On 8 October 1867, George Farmer of Flint, Michigan, patented a tallying instrument (US patent No. 69647). The patent model of the device (up to 1880, the US Patent Office required inventors to submit a model with their patent application) is still preserved in the National Museum of American History, Washington, D.C. (see the image below).
The tallying instrument of George Farmer is a circular adding device made of brass with overall measurements of 1.2 cm x 10.7 cm x 10.7 cm. The case, the dial-plate, and the wheels are made of metallic sheet metal.
According to the patent US69647 (see the patent drawing below), the invention relates to a new and improved method of registering or tallying the quantity of lumber measured, or keeping account of sums of money paid out or received, and which is adapted to other purposes of a similar nature…
The instrument of George Farmer has three concentric, linked discs that revolve on a central pivot. The bottom disc is numbered from 1 to 99 clockwise around its toothed edge, to represent hundreds and thousands. Above it is a smaller disc, also with teeth around the edge, numbered from 00 to 99 clockwise to represent units and tens. A window in the third, top, largest disc shows the result on the dials below. The largest disc (a dial-plate) is numbered from 1 to 100 around the edge.
Atop the dial-plate is a rotating lever (arm), which traverses the disk, and by which the instrument is operated. Moving the arm counterclockwise advances the inner disc proportionally, allowing the operator to enter numbers up to 99.
Another lever extends from the side of the disc and bends over the top, performing the carry, if needed. If the arm rotates around a full 100 units, it pushes this lever, causing a carry. The lever also may be used to zero the hundreds and thousands digits.
Biography of George Farmer
George Farmer was born in 1830 in England and immigrated to the US in the early 1850s.

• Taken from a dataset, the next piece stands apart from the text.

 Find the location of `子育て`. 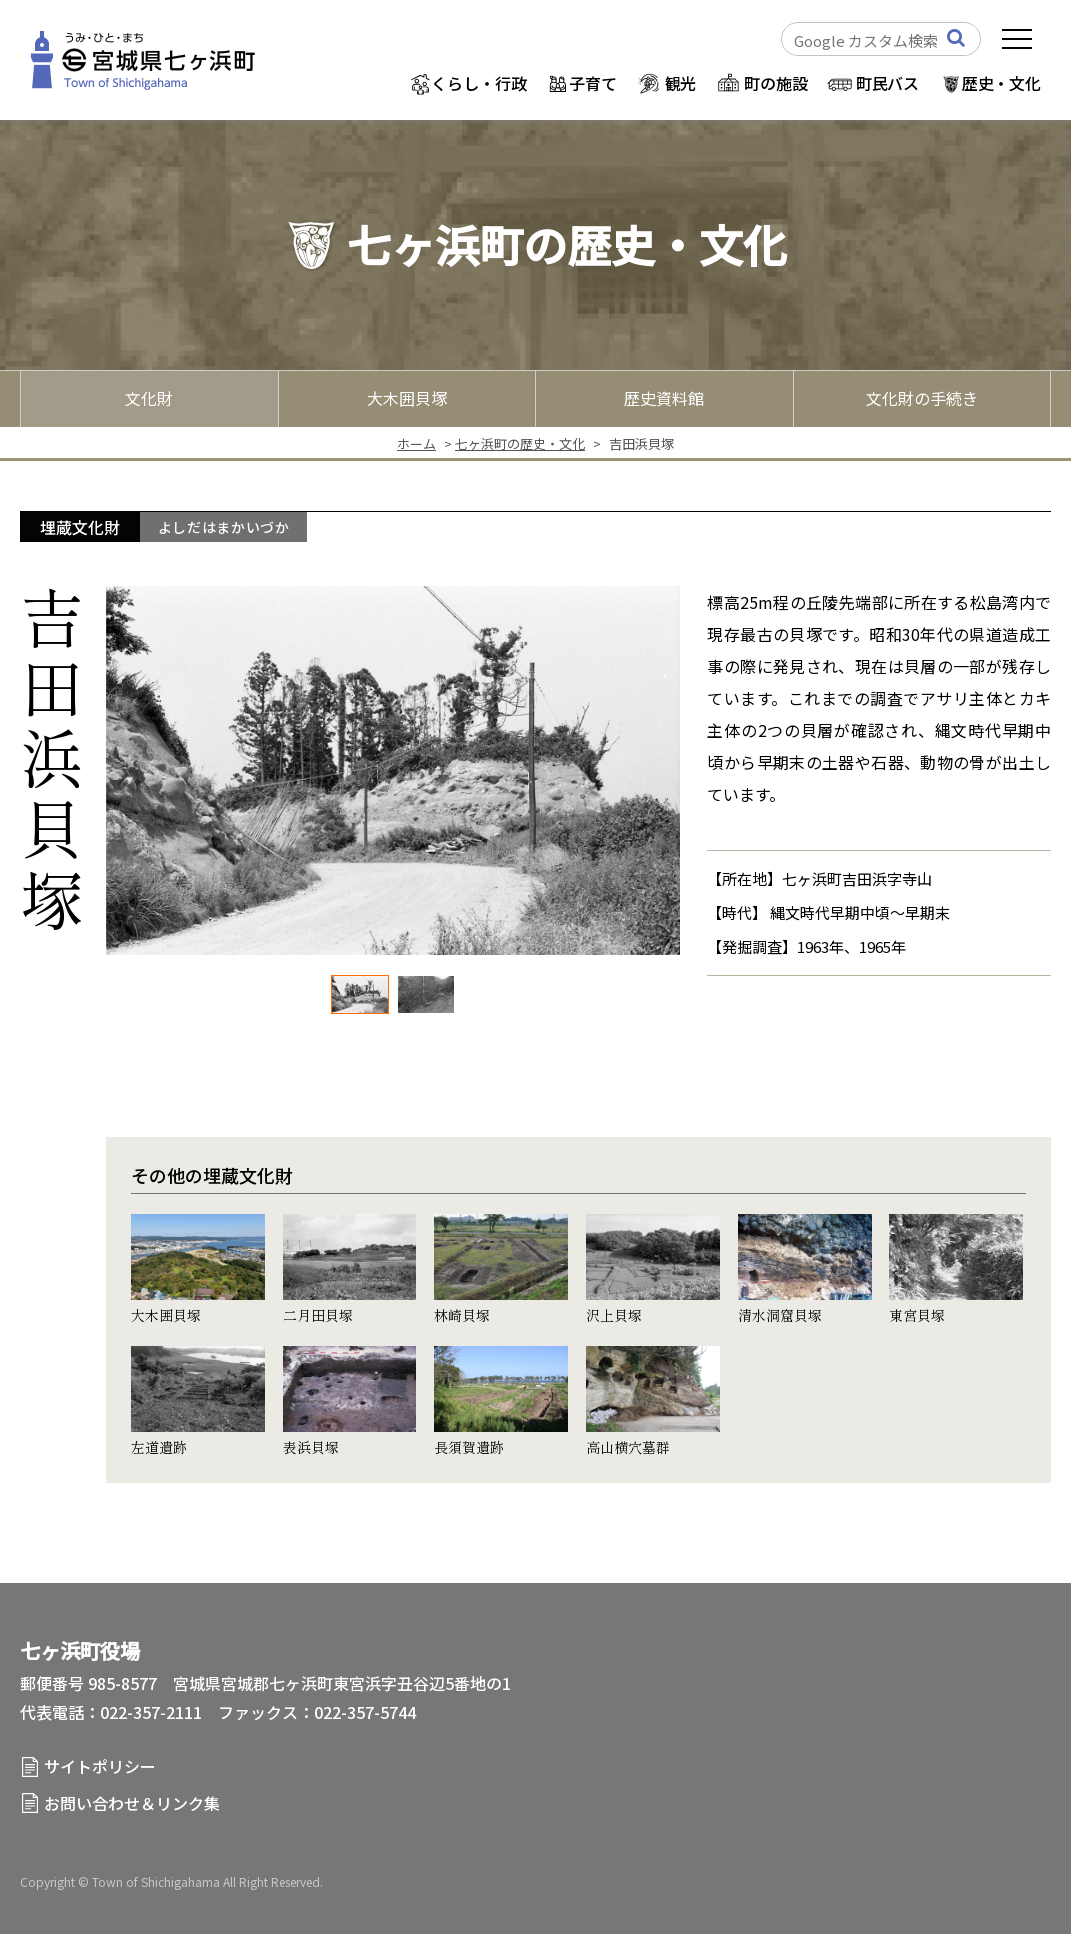

子育て is located at coordinates (593, 83).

He initially settled in Illinois (Elmira and Osceola), working as a miller. In Osceola, IL, in 1860 he received a patent for a reaper or harvester (US patent No. 29685).
In the 1860s, Farmer moved to Michigan (Flint and Saginaw), still working as a miller. In the 1870s he and his eldest son, Albion, established a shingle-making business in Saginaw, MI, under the name of George Farmer & Son.
George Farmer married to Mary Jane Farmer (1834–1889) from New York, and they had three sons—F. Albion (1854–1931), Eugene, Frederick, and a daughter—Georgia.
George Farmer died (of cerebral hemorrhage) on 24 June 1880, in Saginaw, Michigan.